California’s estate planning laws have only recently begun to accommodate the realities of today’s ever-changing world. In the past decade, hundreds of thousands of Americans have made veritable fortunes from digital investments. While the media has given a lot of attention to cryptocurrencies such as Bitcoin, virtual wallets are far from the only digital asset worth protecting. Nonfungible tokens (NFTs) are a lesser-known but critically important component of many digital estates.
Understanding Nonfungible Tokens
An NFT is a unique, cryptographic asset on a blockchain. In general, nonfungible tokens have unique identification codes that distinguish them from other tokens. Nonfungible tokens are often used to evidence ownership of, or an ownership interest in, particular digital assets. Ordinarily, NFTs are purchased to support independent musicians and artists. However, nonfungible tokens could also be used to virtually indicate possession of physical assets, including real estate and collectibles.
Nonfungible tokens differ from conventional cryptocurrencies, as they cannot be sold or traded for an equivalent economic value.
Estate Planning Tips for NFT Owners
The Golden State’s probate code was not written to protect digital assets. Nonfungible tokens, along with some other digital assets, cannot currently be retitled to a revocable living trust or another conventional legal arrangement.
However, nonfungible token owners can still consider the following strategies to ensure that their digital possessions become an integral part of their legacy:
Treat Your NFT as an Ordinary Estate Asset
Since many nonfungible tokens connote ownership of valuable assets, you should treat your NFT as a potentially inheritable possession. While you cannot easily retitle a nonfungible token to a revocable living trust, you should list it as an asset in your estate plan. When you pass away, your attorney or successor trustee can locate the token and manage its use.
Monitor Your NFT’s Value
Nonfungible tokens do not have the same inherent value as cryptocurrencies, but they are still assets that can—in many cases—accrue capital gains and losses. Depending on the nature of your NFT, you may need to pay taxes on any revenue it generates.
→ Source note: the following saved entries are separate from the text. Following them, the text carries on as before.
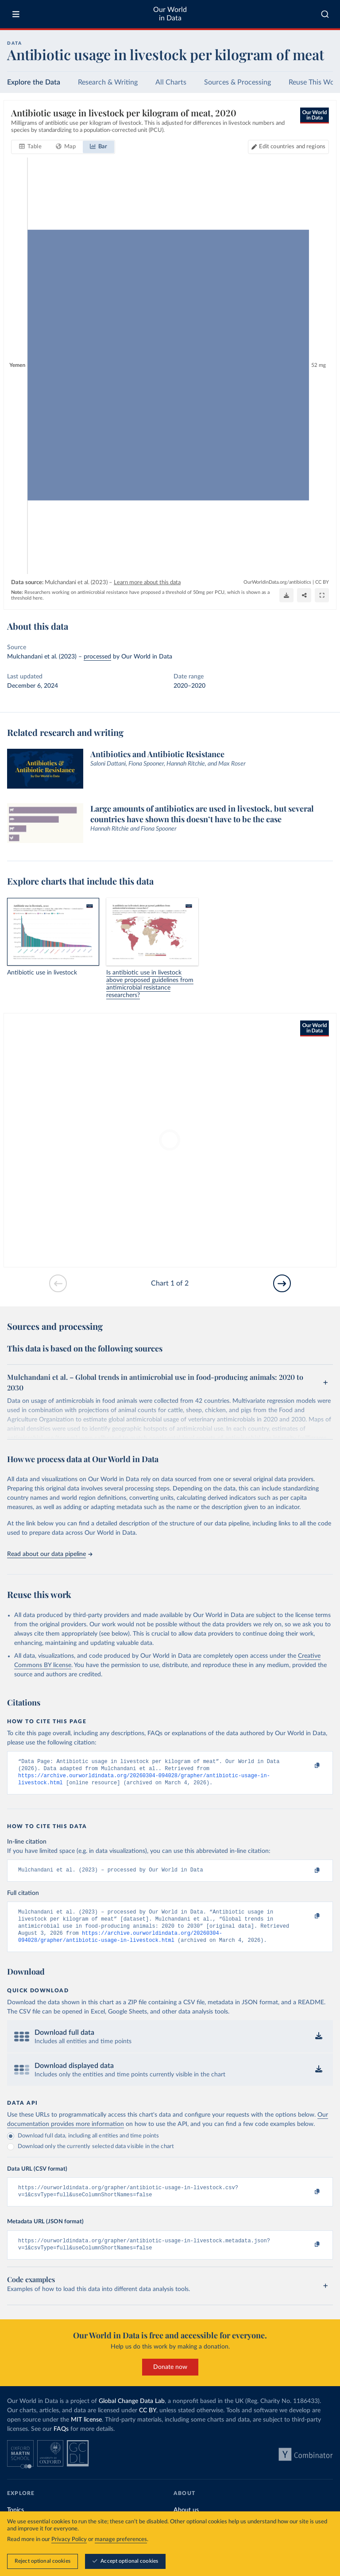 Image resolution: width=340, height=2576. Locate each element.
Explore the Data (33, 82)
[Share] (304, 595)
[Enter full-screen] (322, 595)
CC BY (322, 582)
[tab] (30, 147)
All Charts (170, 82)
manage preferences (121, 2539)
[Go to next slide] (282, 1283)
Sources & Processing (237, 82)
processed (97, 657)
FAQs (61, 2441)
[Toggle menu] (16, 14)
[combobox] (325, 14)
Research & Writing (108, 82)
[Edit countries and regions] (288, 147)
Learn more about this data (147, 582)
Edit (292, 147)
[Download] (286, 595)
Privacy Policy (69, 2539)
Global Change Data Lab (132, 2413)
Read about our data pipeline (49, 1554)
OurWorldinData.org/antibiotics (277, 582)
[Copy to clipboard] (308, 1766)
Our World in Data (170, 14)
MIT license (86, 2432) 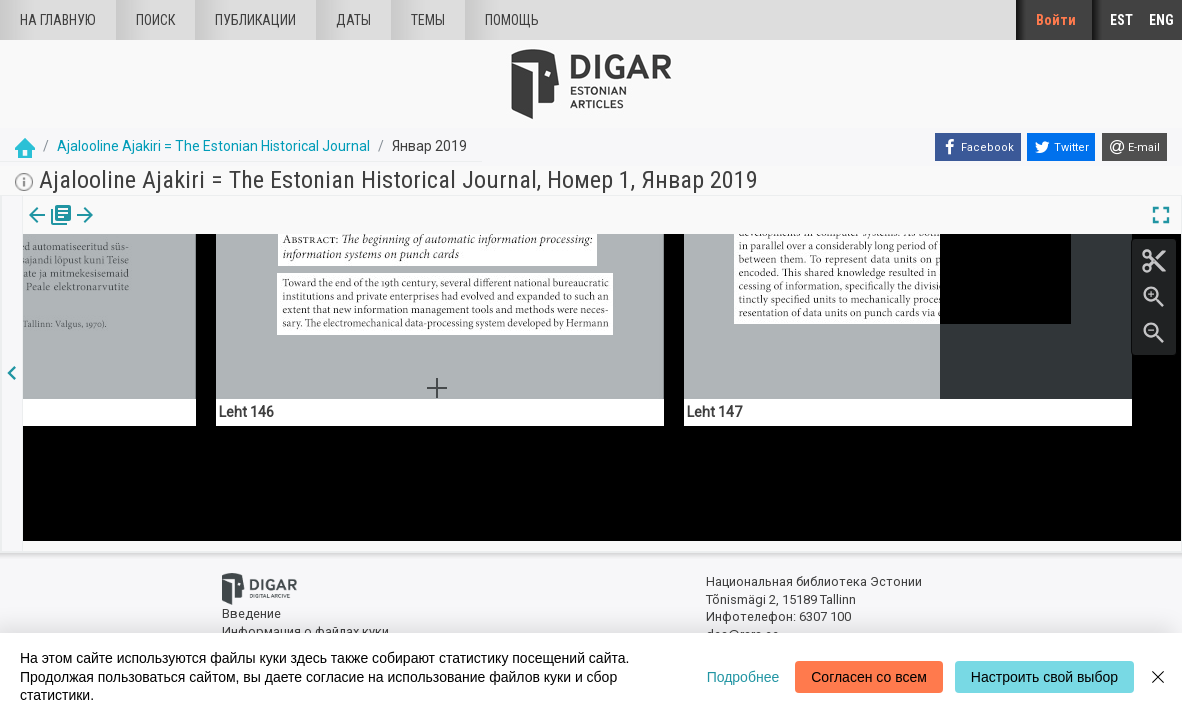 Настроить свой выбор (1044, 677)
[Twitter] (1061, 147)
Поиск (155, 20)
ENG (1161, 20)
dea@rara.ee (742, 626)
Nominate a Successor Trustee
Your estate plan should include detailed instructions for your successor trustee. For example, you should list all of your nonfungible tokens, and indicate how they can be accessed after your death.
Incorporating Nonfungible Tokens Into a Trust-Based Estate Plan
Trusts have a variety of uses. However, most Californians establish trusts to ensure that their families are not subjected to the rigors of probate—the process of formally dissolving and distributing an estate. Since trusts are legal entities rather than living persons, the assets held or managed by a trust are not customarily subjected to probate.
While you cannot retitle nonfungible tokens to a revocable living trust, you could still incorporate them into a trust-based estate plan. For example, your trust documents could include specific instructions allowing your successor trustee the authority to access your digital assets after your death.
Once your successor trustee gains possession of the nonfungible tokens, they can manage your digital assets in accordance with your last wishes.
The Importance of Regularly Revising Your Estate Plan
Even if you already have a California estate plan, the Golden State’s probate code is constantly changing. In the past several years, the state legislature has made significant progress in recognizing the prevalence of digital assets in everyday life.
Since California’s laws can change quickly and with little notice, your estate plan may need to be revised to account for recent developments. Absent any adjustments, an outdated estate plan could jeopardize your legacy, leaving prized digital assets without any protection.